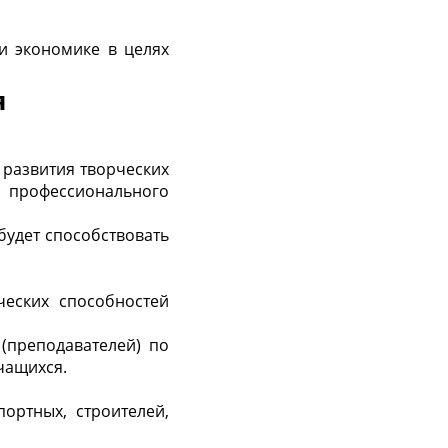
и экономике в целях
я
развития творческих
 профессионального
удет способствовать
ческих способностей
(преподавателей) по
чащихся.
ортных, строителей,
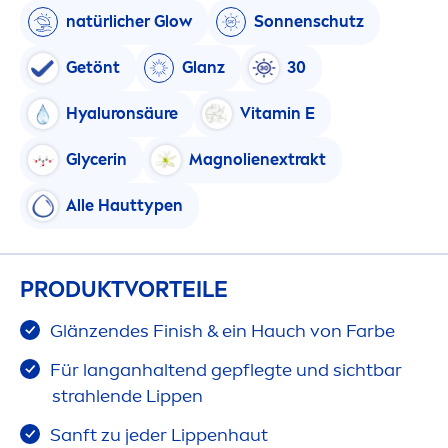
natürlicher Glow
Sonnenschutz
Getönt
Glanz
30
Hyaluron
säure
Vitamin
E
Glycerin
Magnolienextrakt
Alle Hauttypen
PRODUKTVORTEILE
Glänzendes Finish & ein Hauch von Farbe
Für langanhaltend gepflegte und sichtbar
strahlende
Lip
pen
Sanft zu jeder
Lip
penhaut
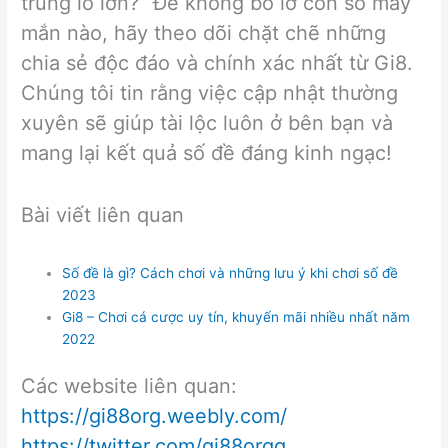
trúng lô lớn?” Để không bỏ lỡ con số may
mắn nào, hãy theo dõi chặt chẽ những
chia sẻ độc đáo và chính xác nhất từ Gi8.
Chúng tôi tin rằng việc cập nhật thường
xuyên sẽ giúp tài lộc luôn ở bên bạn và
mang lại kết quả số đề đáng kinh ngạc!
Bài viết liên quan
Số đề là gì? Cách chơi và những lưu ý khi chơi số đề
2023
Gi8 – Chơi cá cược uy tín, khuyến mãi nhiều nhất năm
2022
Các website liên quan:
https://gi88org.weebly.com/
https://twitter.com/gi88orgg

■ ■ ■

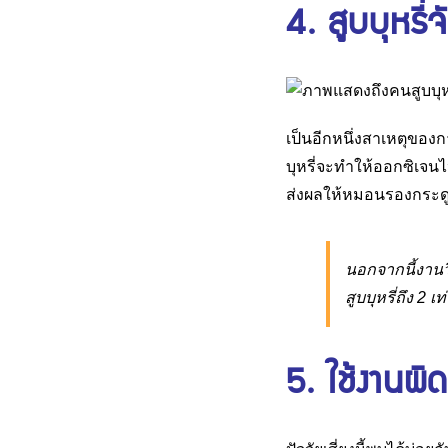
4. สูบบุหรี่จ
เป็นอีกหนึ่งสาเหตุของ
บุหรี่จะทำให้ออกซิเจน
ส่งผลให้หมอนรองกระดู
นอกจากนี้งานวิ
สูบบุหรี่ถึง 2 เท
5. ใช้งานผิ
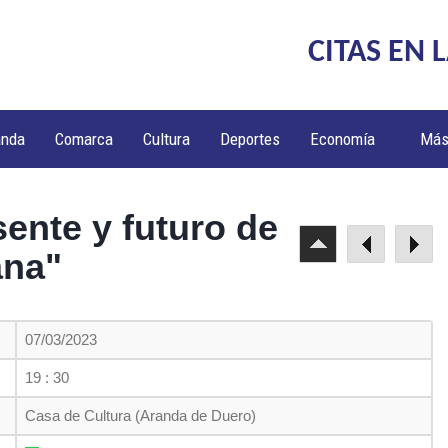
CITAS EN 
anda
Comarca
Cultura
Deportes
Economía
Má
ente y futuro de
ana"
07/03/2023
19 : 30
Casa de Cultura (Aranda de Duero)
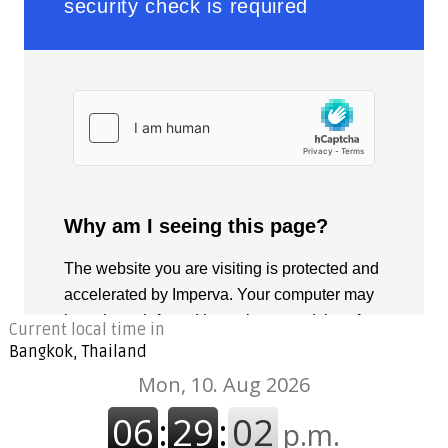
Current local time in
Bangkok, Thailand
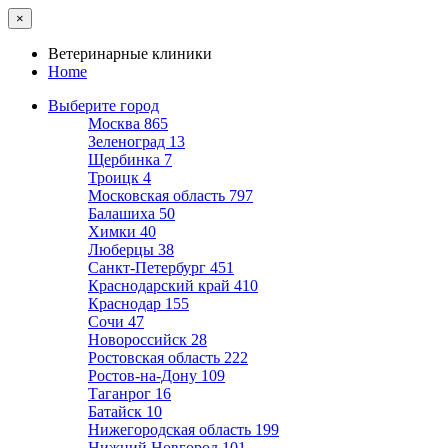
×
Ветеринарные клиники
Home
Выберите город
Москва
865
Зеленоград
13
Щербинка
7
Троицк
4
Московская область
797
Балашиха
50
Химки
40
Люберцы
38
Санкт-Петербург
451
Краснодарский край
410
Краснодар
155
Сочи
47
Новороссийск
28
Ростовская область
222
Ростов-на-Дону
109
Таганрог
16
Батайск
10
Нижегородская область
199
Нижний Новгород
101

■ ■ ■

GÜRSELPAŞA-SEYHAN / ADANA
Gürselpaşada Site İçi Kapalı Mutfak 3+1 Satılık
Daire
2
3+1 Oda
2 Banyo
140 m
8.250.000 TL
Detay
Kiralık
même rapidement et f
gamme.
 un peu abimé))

■ ■ ■

§ **Goal of the exercise**:
Copy word for word the span of the records above that begins at the line with "и экономике в целях" and ends at the line with "https://gi88org.weebly.com/", including those two lines but not the pictures.

§ **Answer to the exercise**:
и экономике в целях
я
развития творческих
 профессионального
удет способствовать
ческих способностей
(преподавателей) по
чащихся.
ортных, строителей,
natürlicher Glow
Sonnenschutz
Getönt
Glanz
30
Hyaluron
säure
Vitamin
E
Glycerin
Magnolienextrakt
Alle Hauttypen
PRODUKTVORTEILE
Glänzendes Finish & ein Hauch von Farbe
Für langanhaltend gepflegte und sichtbar
strahlende
Lip
pen
Sanft zu jeder
Lip
penhaut
trúng lô lớn?” Để không bỏ lỡ con số may
mắn nào, hãy theo dõi chặt chẽ những
chia sẻ độc đáo và chính xác nhất từ Gi8.
Chúng tôi tin rằng việc cập nhật thường
xuyên sẽ giúp tài lộc luôn ở bên bạn và
mang lại kết quả số đề đáng kinh ngạc!
Bài viết liên quan
Số đề là gì? Cách chơi và những lưu ý khi chơi số đề
2023
Gi8 – Chơi cá cược uy tín, khuyến mãi nhiều nhất năm
2022
Các website liên quan:
https://gi88org.weebly.com/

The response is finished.